"Yes," answered one of them, with unexpected good-nature, "you are patriotic; any one might know that you have just come from the Earth."

And the elder added,—

"Let your compatriots alone. They will never be any more intelligent or less blind than they are now. They have been there eighty thousand years already, and you yourself acknowledge that they are not yet capable of thinking. It is really very absurd of you to look at the Earth with such sorrowful eyes. It is too foolish."

Dear reader, have you not, in your journey through the world, sometimes met men who were puffed up with imperturbable pride, and who thought themselves sincerely and unquestionably above all the rest of the world? When these proud personages find themselves face to face with anything superior, they are instantly hostile to it, they cannot endure it. Very well. In the preceding dithyramb (of which you have had but a very poor translation), I felt myself greatly superior to earthly humanity, since I felt pity for it, and invoked for it better days. But when these two inhabitants of Mars pitied me, and I thought I discovered in them a cold superiority to myself, I was for a moment like these foolish, proud people. My blood gave one bound, and, restraining myself by a remnant of French politeness, I opened my mouth to say,—

"After all, gentlemen, the inhabitants of the Earth are not as stupid as you appear to think, but are worth perhaps more than you."

Unfortunately they did not give me time to begin my sentence, inasmuch as they had understood it all while it was being formed by the vibration of the substance of the brain.

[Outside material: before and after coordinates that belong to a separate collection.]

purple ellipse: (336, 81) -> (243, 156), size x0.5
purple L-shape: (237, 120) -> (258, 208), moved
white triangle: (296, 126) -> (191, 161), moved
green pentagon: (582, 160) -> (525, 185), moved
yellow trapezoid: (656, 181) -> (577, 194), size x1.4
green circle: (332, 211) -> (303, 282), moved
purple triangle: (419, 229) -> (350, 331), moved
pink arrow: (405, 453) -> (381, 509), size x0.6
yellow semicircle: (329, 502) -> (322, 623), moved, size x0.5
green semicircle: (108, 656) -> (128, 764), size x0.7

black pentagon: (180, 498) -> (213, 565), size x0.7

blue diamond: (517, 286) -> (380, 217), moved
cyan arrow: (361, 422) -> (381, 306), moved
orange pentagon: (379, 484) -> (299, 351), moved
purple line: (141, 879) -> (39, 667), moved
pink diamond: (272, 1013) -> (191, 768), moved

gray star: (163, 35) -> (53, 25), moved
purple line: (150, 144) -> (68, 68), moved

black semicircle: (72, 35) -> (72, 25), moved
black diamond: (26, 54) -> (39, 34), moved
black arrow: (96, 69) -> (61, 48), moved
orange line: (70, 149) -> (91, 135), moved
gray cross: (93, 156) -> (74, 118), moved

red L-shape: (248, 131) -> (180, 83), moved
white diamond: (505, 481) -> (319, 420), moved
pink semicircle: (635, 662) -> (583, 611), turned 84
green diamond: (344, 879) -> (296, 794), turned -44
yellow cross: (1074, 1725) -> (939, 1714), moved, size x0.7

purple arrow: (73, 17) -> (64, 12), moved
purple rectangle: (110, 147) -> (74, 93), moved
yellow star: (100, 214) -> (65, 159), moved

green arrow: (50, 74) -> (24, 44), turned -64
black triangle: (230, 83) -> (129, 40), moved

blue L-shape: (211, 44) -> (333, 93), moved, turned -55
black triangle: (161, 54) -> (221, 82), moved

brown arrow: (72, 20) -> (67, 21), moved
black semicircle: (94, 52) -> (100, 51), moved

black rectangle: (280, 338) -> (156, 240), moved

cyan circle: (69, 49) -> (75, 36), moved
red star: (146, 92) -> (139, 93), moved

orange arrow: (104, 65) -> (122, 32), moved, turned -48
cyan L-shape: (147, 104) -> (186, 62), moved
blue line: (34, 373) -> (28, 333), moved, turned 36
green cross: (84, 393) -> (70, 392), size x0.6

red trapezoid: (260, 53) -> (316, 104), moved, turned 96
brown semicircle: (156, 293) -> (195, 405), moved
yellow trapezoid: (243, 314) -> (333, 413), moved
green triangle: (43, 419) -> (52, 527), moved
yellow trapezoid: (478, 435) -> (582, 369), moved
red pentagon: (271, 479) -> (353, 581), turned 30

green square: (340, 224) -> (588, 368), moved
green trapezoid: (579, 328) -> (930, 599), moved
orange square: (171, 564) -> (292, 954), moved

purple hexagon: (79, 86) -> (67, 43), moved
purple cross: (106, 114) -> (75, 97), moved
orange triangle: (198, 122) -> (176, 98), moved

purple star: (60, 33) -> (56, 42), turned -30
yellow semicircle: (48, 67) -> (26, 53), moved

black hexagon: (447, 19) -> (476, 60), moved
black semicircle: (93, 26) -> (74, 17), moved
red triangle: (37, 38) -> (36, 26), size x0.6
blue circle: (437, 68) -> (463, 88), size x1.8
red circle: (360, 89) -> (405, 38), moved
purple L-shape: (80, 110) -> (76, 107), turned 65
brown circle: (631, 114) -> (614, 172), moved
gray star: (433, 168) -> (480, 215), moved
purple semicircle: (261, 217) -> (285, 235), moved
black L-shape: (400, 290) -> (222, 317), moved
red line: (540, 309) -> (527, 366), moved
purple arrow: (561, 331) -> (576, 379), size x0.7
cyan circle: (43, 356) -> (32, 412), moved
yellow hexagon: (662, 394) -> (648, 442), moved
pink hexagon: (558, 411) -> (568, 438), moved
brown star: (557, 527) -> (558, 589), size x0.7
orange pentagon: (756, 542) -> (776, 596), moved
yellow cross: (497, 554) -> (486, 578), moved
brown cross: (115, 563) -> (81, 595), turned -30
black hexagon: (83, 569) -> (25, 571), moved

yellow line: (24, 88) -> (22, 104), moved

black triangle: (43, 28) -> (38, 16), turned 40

"Permit me to remark at once," said the younger, "that your planet is an absolute failure, in consequence of an occurrence which happened about ten million years ago. It was at the time of the primary period of the earthly genesis. There were plants already, and very fine plants too; the first animals were beginning to appear in the depths of the sea and along the shores,—mollusks that were headless, deaf, mute, and without sex. You know that respiration is all a tree requires for its entire nourishment, and that your most robust oaks, your most gigantic cedars, have never eaten anything, and that that has not prevented their growth. They are nourished solely by respiration. Misfortune, Fatality, had willed that a drop of water thicker than the surrounding medium should pass through one of the mollusks. Perhaps he liked it. That was the first digestive tube, which was to exert so baleful an effect on the entire animal kingdom, and later on mankind itself. The first murderer was the mollusk who ate. Here we do not eat, have never eaten, and never shall eat. Creation is developing itself gradually, peacefully, and nobly, as it began. Organisms are nourished; or, to express it differently, renew their molecules by a simple respiration, like your terrestrial trees, each leaf of which is a little stomach. In your precious country you can live a single day only on condition of killing. With you, the law of life is the law of death. Here, the idea of killing even a bird has never occurred to any one.

"You are all more or less butchers. Your hands are stained with blood, your stomachs are gorged with food. How can you expect to have wholesome, pure, elevated ideas,—I will even say (excuse my frankness) clean ideas,—with such coarse organisms? What souls could live in such bodies? Reflect a moment, and do not soothe yourself any more with blind illusions, too ideal for such a world."